I keep thinking of C.S. Lewis' saying that if you want to visualize spirit, think of it as being heavier than matter, more 'real'.

Bruce Charlton said...

@ap - To my mind, that is being deliberately mystical, because it does not make common sense. It is like trying to imagine the reality of infinity or omnipotence or the Trinity - a brain jammer.
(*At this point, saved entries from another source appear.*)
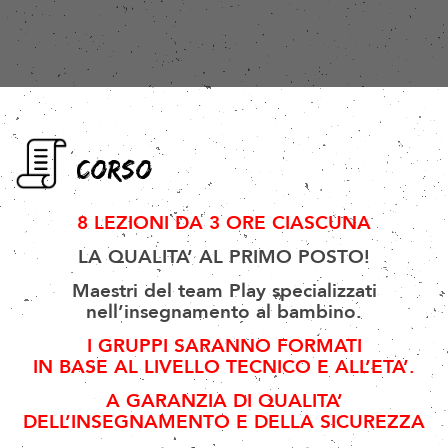
CORSO
8 LEZIONI DA 3 ORE CIASCUNA
LA QUALITA’ AL PRIMO POSTO!
Maestri del
team Play
specializzati
nell’insegnamento al bambino.
I GRUPPI SARANNO FORMATI
IN BASE AL LIVELLO TECNICO E ALL’ETA’.
A GARANZIA DI QUALITA’
DELL’INSEGNAMENTO E DELLA SICUREZZA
Wm Jas Tychonievich said...

Crosbie, where in Hobbes can I find the views you’ve mentioned? In Leviathan, or somewhere else? (Hobbes has been on my ought-to-read shelf for ages, waiting for something like your comment to pique my curiosity enough to make me actually crack him open.)

Crosbie said...

Leviathan, somewhere in volumes 3 or 4. Sorry, I can't be more specific from memory. Now I am thinking I need to re-read it myself!

Chip said...

As you said, he claimed to believe in a kingdom of heaven on earth. Consistently, he denied a spiritual hell, insisting that the references to an earthy hades, fiery gehenna, bottomless pit, utter darkness, lake of fire were ways of indicating eventual eternal destruction. So instead of contrasting eternal bliss with eternal torment, he contrasted eternal life with eternal death. Interesting that he chose the term Leviathan, a sea monster symbol of evil or chaos.